John Upton, an editor at the New Jersey-based news outlet Climate Central, recently found out he is autistic. Late last year, he was struggling with the mental load of attending packed conferences, engaging during in-person meetings, and navigating the small-talk that’s common in work places. He says these experiences caused “an ambiguous tension, a form of anxiety.”
As a result, he suffered a bout of autistic burnout and struggled to process complicated information—which he says is normally his strength—leading to feelings of helplessness and futility. To combat the issue, he began transitioning to working mostly from home and stacking all in-person meetings on Thursdays, to get them out of the way.
Now that the pandemic has pushed his coworkers to be remote as well, he has observed their video calls lead to fewer people talking and less filler conversation at the beginning and end of each meeting. Upton says his sense of tension and anxiety has been reduced to the point of being negligible.
This outcome is supported by research, says the University of Québec Outaouais’s Claude Normand, who studies how people with developmental and intellectual disabilities socialize online. People with autism tend to have difficulty understanding when it’s their turn to speak in live conversations, she notes. That’s why the frequent lag between speakers on video calls may actually help some autistic people. “When you’re Zooming online, it’s clear whose turn it is to talk,” Normand says.

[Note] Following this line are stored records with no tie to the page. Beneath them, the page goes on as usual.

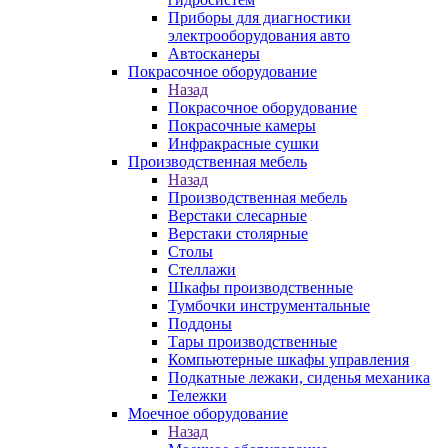
Приборы для диагностики
электрооборудования авто
Автосканеры
Покрасочное оборудование
Назад
Покрасочное оборудование
Покрасочные камеры
Инфракрасные сушки
Производственная мебель
Назад
Производственная мебель
Верстаки слесарные
Верстаки столярные
Столы
Стеллажи
Шкафы производственные
Тумбочки инструментальные
Поддоны
Тары производственные
Компьютерные шкафы управления
Подкатные лежаки, сиденья механика
Тележки
Моечное оборудование
Назад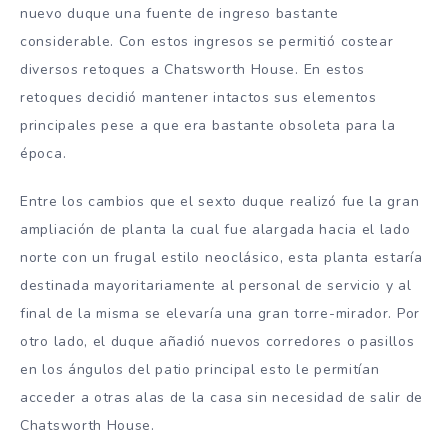
nuevo duque una fuente de ingreso bastante
considerable. Con estos ingresos se permitió costear
diversos retoques a Chatsworth House. En estos
retoques decidió mantener intactos sus elementos
principales pese a que era bastante obsoleta para la
época.
Entre los cambios que el sexto duque realizó fue la gran
ampliación de planta la cual fue alargada hacia el lado
norte con un frugal estilo neoclásico, esta planta estaría
destinada mayoritariamente al personal de servicio y al
final de la misma se elevaría una gran torre-mirador. Por
otro lado, el duque añadió nuevos corredores o pasillos
en los ángulos del patio principal esto le permitían
acceder a otras alas de la casa sin necesidad de salir de
Chatsworth House.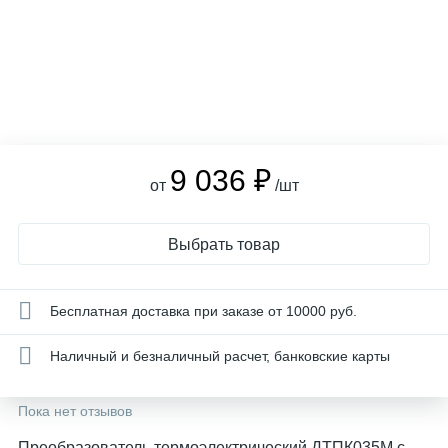
9 036 ₽
от
/шт
Выбрать товар
Бесплатная доставка при заказе от 10000 руб.
Наличный и безналичный расчет, банковские карты
Пока нет отзывов
Преобразователь термоэлектрический ДТПК035М с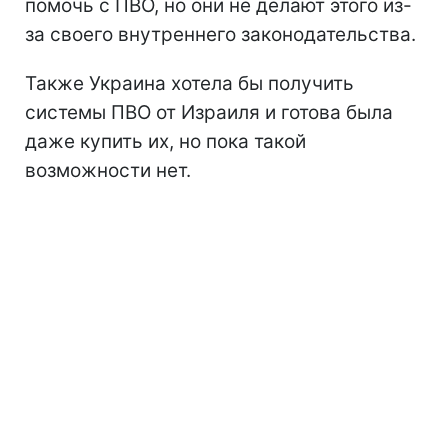
помочь с ПВО, но они не делают этого из-
за своего внутреннего законодательства.
Также Украина хотела бы получить
системы ПВО от Израиля и готова была
даже купить их, но пока такой
возможности нет.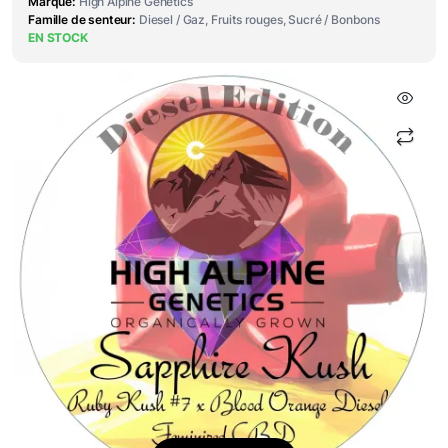
Marque
High Alpine Genetics
Famille de senteur
Diesel / Gaz, Fruits rouges, Sucré / Bonbons
EN STOCK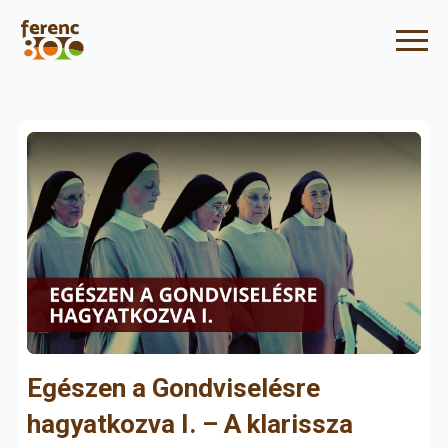
Egészen a Gondviselésre
hagyatkozva I. – A klarissza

However, other people on the autism spectrum may still struggle with video chatting, as it can exacerbate sensory triggers such as loud noise and bright lights, she adds.
On the whole, video chatting has allowed human connections to flourish in ways that would have been impossible just a few years ago. These tools enable us to maintain long-distance relationships, connect workrooms remotely, and even now, in spite of the mental exhaustion they can generate, foster some sense of togetherness during a pandemic.
It’s even possible Zoom fatigue will abate once people learn to navigate the mental tangle video chatting can cause. If you’re feeling self-conscious or overstimulated, Normand recommends you turn off your camera. Save your energy for when you absolutely want to perceive the few non-verbal cues that do come through, such as during the taxing chats with people you don’t know very well, or for when you want the warm fuzzies you get from seeing someone you love. Or if it’s a work meeting that can be done by phone, try walking at the same time.
“Walking meetings are known to improve creativity, and probably reduce stress as well,” Normand says.